Pixel coordinate grounding data
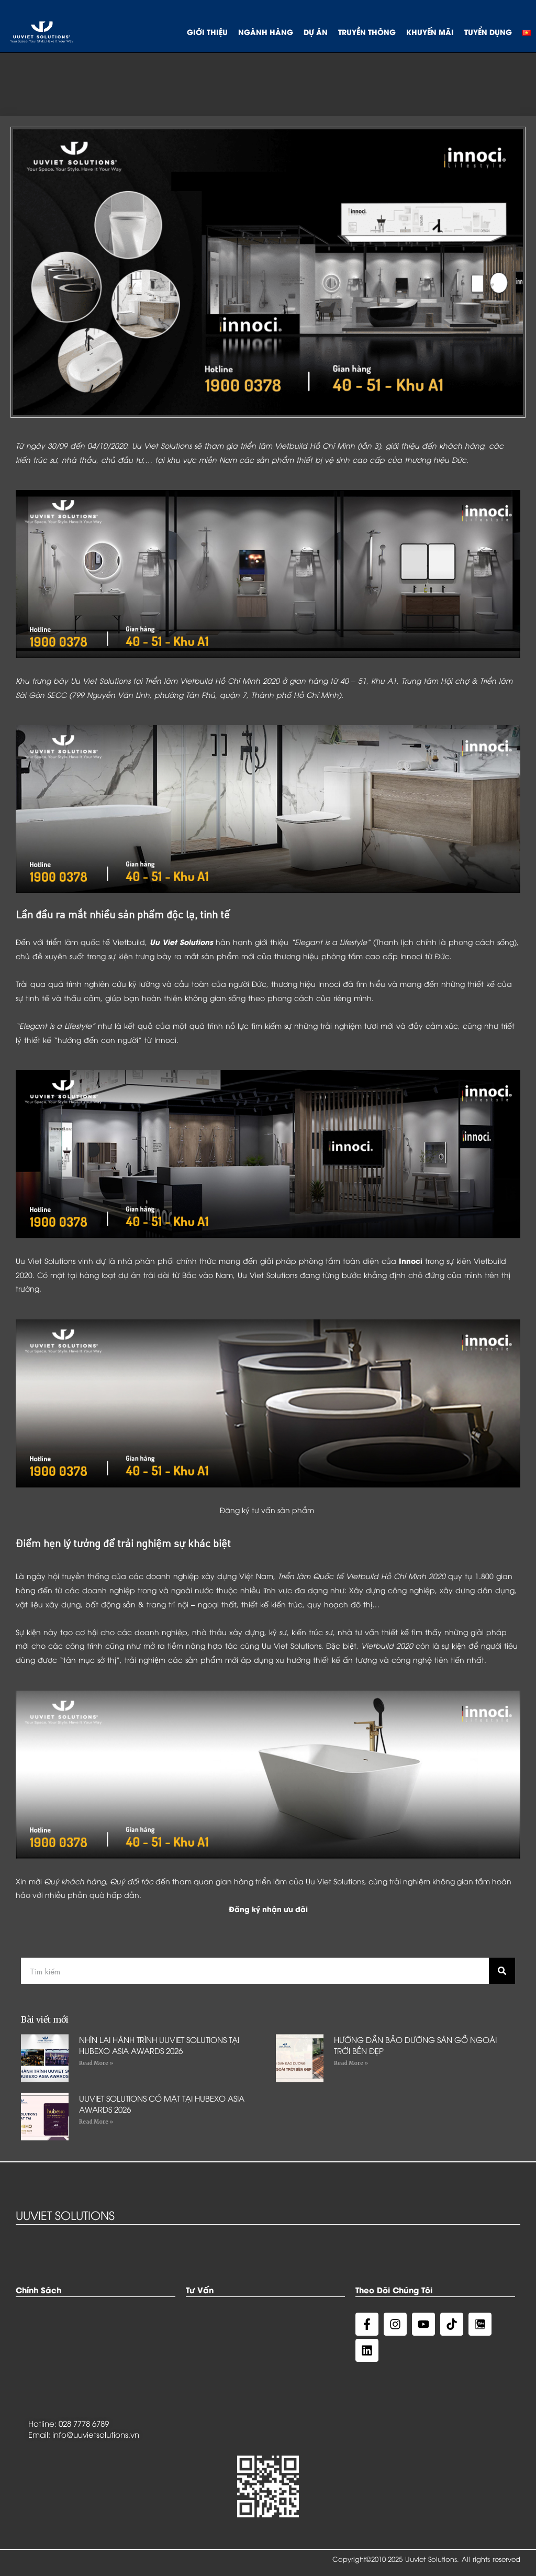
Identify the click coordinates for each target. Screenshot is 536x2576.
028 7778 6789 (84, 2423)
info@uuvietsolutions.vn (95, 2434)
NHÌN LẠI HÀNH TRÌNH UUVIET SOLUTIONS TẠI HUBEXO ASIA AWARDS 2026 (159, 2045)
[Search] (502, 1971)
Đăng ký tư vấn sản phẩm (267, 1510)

Exercise instructions: All that is needed is an exact copy of the entries above, minus the pictures.

Answer box:
Identify the click coordinates for each target. Screenshot is 536x2576.
028 7778 6789 (84, 2423)
info@uuvietsolutions.vn (95, 2434)
NHÌN LẠI HÀNH TRÌNH UUVIET SOLUTIONS TẠI HUBEXO ASIA AWARDS 2026 (159, 2045)
[Search] (502, 1971)
Đăng ký tư vấn sản phẩm (267, 1510)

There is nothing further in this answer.